# [APP] HBO GO



## Stardate Tab 10.1 (Dec 31, 2011)

Now working on ICS.

https://play.google.com/store/apps/details?id=com.HBO

Sent from my Galaxy Nexus using Tapatalk 2


----------



## blaineevans (Jul 11, 2011)

Cool story, bro..?

Sent from my Galaxy Nexus using Tapatalk 2


----------



## thedio (Jul 25, 2011)

Woot, can't get enough Game of Thrones!! Amazing show!!

Sent from my GT-i9250 Toro


----------



## housry23 (Aug 25, 2011)

blaineevans said:


> Cool story, bro..?
> 
> Sent from my Galaxy Nexus using Tapatalk 2


I've never understood this kind of comment. I used to see it all the time when I spent more time on the other Android hacking forum, but stuff like this made me find other solutions to get me Roms and what not. That's how I found RootzWiki and I love it, but it just seems like more and more of the same kids are making their way over here. Why even read or post in a thread that you are not interested in? I for one didn't know it was updated to work with ICS and found this thread useful. Just because you don't use something doesn't mean others don't.


----------



## RaptorKC (Jan 6, 2012)

It works great!! Fired up Game of Thrones last episode, bit rate seems low, compressed. But very viewable. Nice find!

Sent from my Galaxy Nexus using RootzWiki


----------



## yarly (Jun 22, 2011)

Moved to Android General as it's not specifically about the Galaxy Nexus (there are other ICS devices out there).


----------



## Stardate Tab 10.1 (Dec 31, 2011)

Sorry bout that. Was just trying to let my fellow nexus owners in on some info if they haven't heard.

Sent from my Galaxy Nexus using Tapatalk 2


----------



## rodzero (Mar 7, 2012)

killer. this was one app that i was waiting on. i even took time out of my normal wasted time on the web to email hbo to ask them why they werent updating the app. thanks for the heads up.


----------



## blaineevans (Jul 11, 2011)

housry23 said:


> I've never understood this kind of comment. I used to see it all the time when I spent more time on the other Android hacking forum, but stuff like this made me find other solutions to get me Roms and what not. That's how I found RootzWiki and I love it, but it just seems like more and more of the same kids are making their way over here. Why even read or post in a thread that you are not interested in? I for one didn't know it was updated to work with ICS and found this thread useful. Just because you don't use something doesn't mean others don't.

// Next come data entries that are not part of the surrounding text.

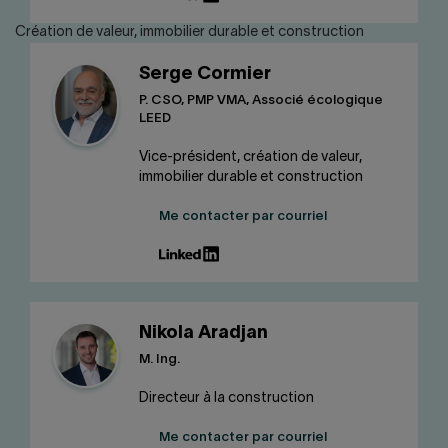
Création de valeur, immobilier durable et construction
Serge Cormier
P. CSO, PMP VMA, Associé écologique
LEED
Vice-président, création de valeur,
immobilier durable et construction
Me contacter par courriel
Nikola Aradjan
M. Ing.
Directeur à la construction
Me contacter par courriel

1) It's a comment for lawls.
2) RootzWiki was my first, and really my only Android-based forum.
3) Your comment was also not "really" constructive.
4) The jokes on me, I originally read it as *not* working with ICS, which led me to the aforementioned post.
5) Touché.









Sent from my Galaxy Nexus using Tapatalk 2


----------



## execute.method (Sep 7, 2011)

housry23 said:


> I've never understood this kind of comment. I used to see it all the time when I spent more time on the other Android hacking forum, but stuff like this made me find other solutions to get me Roms and what not. That's how I found RootzWiki and I love it, but it just seems like more and more of the same kids are making their way over here. Why even read or post in a thread that you are not interested in? I for one didn't know it was updated to work with ICS and found this thread useful. Just because you don't use something doesn't mean others don't.


Here ya go:
http://knowyourmeme.com/memes/cool-story-bro

Sent from my (*) using Tapafux.


----------



## housry23 (Aug 25, 2011)

execute.method said:


> Here ya go:
> http://knowyourmeme..../cool-story-bro
> 
> Sent from my (*) using Tapafux.


Lol! Thanks for the link! def got a good laugh out of that


----------



## malarks26 (May 31, 2012)

Anybody know when the HBO GO app will be available on te HP Touchpad with Cyanogenmod 9 Alpha 2 installed? 
in Google Play it says my device is not compatibe with the app.


----------